Incentive: other people happen to make quite a comfortable living from measuring failure and the potential for failure.  Have you heard of cardiac stress tests?  A cardiologist administers a stress test to measure blood flow to the heart during physical exercise and compares it to blood flow to the heart during rest.  The test shows how much or little blood goes to the section of the heart that does the greatest work pumping blood, etc.  It's essentially a test of physical fitness.

It's essentially a test of how much your heart fails.  It's a test for cardiologists because they love that kind of information.  It's good to know levels of heart operability, right?  We rather enjoy the life we're living and perhaps would like to maximize it, right?  Maybe the good doctor will prescribe more tests, a diet regimen, drugs, etc.  The point is that based on test results, corrective action will be recommended and (if you're a good patient) taken with the result being a better, healthier and longer life.

What's wrong with that?  Not a thing.  Before people write in about contraindications and special limitations of the cardiac stress test, let me just say that I know there are exceptions and the stress test doesn't capture everything.  I also know this subjects my point to failure risk but I think the underlying message is still pretty intact.

Recommendation: let's all be marketing cardiologists and look for the stressors in our branding, messaging, products, service, customer experience and the like.  Let's figure out where we are at our weakest vis a vis our own standards, vis a vis customer expectations and vis a vis the competition.  Let's write our own prescriptions to strengthen our position and make considerable improvements where needed.  Let's also figure out where our competition is the weakest and write strategic prescriptions to leverage those weaknesses.

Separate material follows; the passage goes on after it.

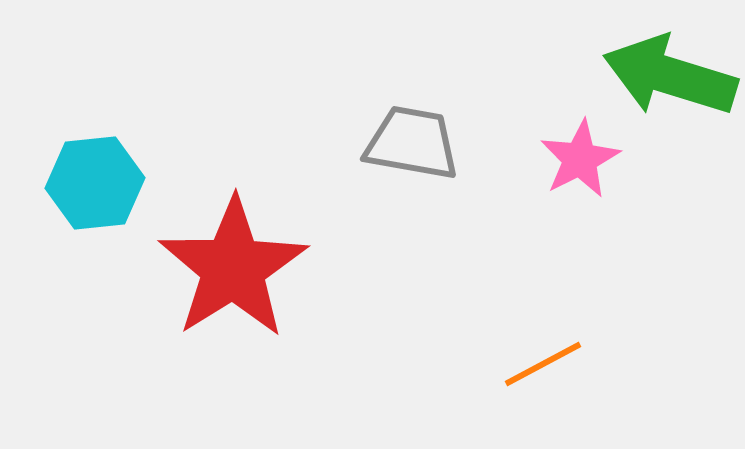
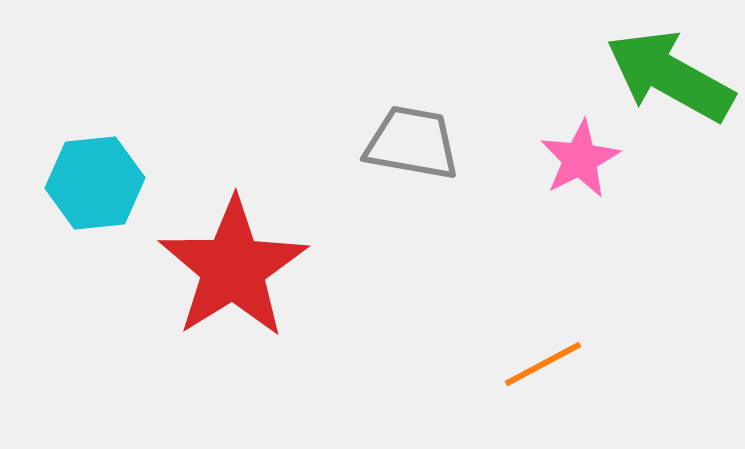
green arrow: rotated 12 degrees clockwise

There's nothing wrong with failure but what's wrong is ignoring the warnings...  let's seek failure out and beat it at its own game.  We'll all be better marketing and business patients for it.  To paraphrase the title of a famous movie, let's stop worrying and love the failure bomb.

Until Next Time,

Parissa Behnia
Idea Chef


  1. Parissa, great analogy. I don't think its so much a 'fear of failure' as it is a general fear of using the 'other guy's product' - we're pre-disposed to supporting the home team, and so the corollary, i.e. aversion for use of the competing product is frowned upon.

  2. As an entrepreneur, failure is not in my vocabulary. When things stop working, it becomes time to reinvent. Reinvention means change, change leads to growth, growth is a temporary surrender of security. It could lead to cardiac arrest, but then again, I chose to be an entrepreneur vs. 9 to 5.

  3. Spot on - I view failures as bridges to successes.